Before getting too far into this project I would recommend you study the fundamentals of computer vision, machine learning, and deep learning more. If you’re interested, I would recommend the PyImageSearch Gurus course and Deep Learning for Computer Vision with Python.
how the output of LBP can be sent to machine learning algorithm.
Follow this tutorial on Local Binary Patterns and you’ll be able to extract LBPs and pass them into a machine learning model.
how to get cdf of an image using mean and standard deviation
Hi.. Brilliant tutorial on Computer vision topics. I am currently working on a scene classification algorithm. I have already extracted the GIST features of the images and have the below queries. It would be great help if you could help me understanding this.
1. Which is better ? CNN or GIST descriptor ? Is GIST descriptor outdated compared to CNN ?
2. Is there a way I could visualize the extracted GIST features on image ?
3. Could you please release tutorial / blog on usage of GIST as well ?
No one algorithm is rarely “better” than the other. It’s all about bringing the right tool to the job. That said, CNNs do work very well for scene classification but if you don’t have enough data GIST may work as well. Perhaps you could explain your project more?

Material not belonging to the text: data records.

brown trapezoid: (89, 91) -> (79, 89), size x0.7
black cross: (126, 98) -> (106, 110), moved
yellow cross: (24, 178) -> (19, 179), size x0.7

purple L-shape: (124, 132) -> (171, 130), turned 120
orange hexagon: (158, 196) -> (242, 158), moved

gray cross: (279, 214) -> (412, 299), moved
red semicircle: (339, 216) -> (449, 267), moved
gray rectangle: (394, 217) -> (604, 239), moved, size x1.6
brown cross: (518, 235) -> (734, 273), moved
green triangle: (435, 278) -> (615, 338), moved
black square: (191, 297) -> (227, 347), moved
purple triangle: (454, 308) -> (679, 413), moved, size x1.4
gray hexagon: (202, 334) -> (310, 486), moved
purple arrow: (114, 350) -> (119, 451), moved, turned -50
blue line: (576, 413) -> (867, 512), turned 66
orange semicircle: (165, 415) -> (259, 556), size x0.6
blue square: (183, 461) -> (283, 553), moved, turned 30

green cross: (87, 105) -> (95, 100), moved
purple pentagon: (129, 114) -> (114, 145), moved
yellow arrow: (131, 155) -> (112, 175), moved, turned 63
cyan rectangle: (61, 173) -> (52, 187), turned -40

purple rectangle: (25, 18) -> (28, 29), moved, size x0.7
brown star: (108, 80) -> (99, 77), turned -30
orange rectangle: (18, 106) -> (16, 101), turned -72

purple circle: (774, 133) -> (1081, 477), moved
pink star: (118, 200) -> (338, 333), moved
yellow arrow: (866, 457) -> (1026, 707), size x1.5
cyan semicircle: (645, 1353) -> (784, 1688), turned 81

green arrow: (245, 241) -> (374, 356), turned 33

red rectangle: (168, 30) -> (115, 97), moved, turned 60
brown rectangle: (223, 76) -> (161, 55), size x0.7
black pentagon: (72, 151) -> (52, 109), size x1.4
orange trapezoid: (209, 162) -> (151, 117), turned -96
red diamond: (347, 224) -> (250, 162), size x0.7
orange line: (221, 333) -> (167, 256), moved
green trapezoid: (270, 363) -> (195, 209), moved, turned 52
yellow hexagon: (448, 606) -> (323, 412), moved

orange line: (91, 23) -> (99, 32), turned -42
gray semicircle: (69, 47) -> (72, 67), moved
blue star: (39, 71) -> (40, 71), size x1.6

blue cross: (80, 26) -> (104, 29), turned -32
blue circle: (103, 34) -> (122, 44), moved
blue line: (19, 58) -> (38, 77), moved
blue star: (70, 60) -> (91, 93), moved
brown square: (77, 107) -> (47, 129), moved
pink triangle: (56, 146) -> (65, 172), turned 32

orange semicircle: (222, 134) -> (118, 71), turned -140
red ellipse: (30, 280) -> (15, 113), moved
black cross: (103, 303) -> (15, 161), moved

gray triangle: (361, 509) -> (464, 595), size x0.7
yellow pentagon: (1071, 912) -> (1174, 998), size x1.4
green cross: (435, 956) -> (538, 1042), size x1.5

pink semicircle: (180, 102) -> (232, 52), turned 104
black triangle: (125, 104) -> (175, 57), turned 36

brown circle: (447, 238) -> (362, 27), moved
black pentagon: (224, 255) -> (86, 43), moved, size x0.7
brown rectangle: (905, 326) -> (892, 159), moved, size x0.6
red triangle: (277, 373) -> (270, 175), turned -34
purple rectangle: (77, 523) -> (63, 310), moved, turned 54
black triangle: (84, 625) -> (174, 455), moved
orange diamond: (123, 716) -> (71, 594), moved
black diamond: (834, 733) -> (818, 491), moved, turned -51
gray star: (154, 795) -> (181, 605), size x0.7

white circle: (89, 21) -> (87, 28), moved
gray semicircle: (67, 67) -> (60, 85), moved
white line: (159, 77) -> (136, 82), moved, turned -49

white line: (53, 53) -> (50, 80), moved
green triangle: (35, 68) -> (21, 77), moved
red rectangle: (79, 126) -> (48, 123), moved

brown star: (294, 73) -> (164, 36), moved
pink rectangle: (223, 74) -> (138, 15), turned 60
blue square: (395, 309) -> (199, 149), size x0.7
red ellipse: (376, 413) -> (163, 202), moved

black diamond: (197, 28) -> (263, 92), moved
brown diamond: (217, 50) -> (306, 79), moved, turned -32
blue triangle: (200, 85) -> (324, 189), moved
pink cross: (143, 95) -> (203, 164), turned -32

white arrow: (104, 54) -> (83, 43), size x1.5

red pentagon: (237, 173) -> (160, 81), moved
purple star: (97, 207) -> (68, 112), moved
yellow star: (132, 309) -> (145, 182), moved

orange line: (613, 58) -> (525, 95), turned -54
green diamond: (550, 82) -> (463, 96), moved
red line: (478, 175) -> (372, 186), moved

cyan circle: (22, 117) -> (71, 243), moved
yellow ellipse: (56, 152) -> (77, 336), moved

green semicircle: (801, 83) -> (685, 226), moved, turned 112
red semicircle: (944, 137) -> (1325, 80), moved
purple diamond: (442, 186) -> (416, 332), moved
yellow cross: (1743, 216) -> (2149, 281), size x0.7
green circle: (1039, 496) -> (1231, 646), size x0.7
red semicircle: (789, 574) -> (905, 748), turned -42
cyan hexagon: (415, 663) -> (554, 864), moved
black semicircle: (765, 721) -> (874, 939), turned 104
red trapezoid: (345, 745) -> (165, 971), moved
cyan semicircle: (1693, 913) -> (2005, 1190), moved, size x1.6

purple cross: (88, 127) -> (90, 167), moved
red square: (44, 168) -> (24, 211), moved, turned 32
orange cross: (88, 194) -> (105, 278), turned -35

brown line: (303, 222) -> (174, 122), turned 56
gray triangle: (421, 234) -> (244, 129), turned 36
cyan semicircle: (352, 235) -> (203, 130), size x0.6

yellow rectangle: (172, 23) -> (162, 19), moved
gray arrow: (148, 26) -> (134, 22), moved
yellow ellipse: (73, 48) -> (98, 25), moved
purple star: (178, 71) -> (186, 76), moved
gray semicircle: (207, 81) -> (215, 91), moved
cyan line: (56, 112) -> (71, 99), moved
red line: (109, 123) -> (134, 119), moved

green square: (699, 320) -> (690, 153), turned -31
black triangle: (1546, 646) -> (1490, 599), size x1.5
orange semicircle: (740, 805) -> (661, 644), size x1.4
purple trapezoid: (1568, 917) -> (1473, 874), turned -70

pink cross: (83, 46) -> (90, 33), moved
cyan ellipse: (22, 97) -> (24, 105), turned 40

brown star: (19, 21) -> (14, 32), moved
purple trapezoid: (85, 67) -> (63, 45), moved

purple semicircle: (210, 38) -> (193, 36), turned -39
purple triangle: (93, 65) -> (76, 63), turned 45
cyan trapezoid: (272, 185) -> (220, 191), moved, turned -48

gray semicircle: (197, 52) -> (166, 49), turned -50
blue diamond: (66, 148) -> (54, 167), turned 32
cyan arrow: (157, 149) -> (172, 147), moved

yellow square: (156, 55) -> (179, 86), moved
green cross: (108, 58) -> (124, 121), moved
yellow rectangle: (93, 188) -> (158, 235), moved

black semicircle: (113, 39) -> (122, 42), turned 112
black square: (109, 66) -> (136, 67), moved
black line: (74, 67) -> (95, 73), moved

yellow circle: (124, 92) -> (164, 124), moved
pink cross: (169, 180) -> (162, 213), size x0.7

Hi Adrian Thanks for the response. Is it ok if I send the complete project details via mail to EMAIL REMOVED ?
You should use the PyImageSearch contact form.
Thank you I have sent the details.
Liezheel Mynha Alejandro
Hi, this is a great tutorial for beginners. Thanks a lot! I am currently working on a project to classify garlic varieties. I hope you can share some ideas on these.
1. What other color features can I get from the images?
2. Can you recommend resources on the shape and texture-based features?
It’s hard to say what features to use without seeing any example images first. Do you have any you could share?
As for a resource to recommend, definitely consider the PyImageSearch Gurus course. I cover color, shape, and texture descriptors (including when to use each/how to combine them) inside the course.
Hi Adrian, I want to develop a machine learning model that can classify between images of T-shirts and dress-shirts. Each training example is a flattened 28×28 pixel gray-scale image. But firstly i need to extract features from these images and generate a feature vector that can be further fed to the model.
Sir, how can i extract features for this problem. The image descriptor is design of shirts.
thanks in advance
I would suggest you read this tutorial on the Fashion MNIST dataset.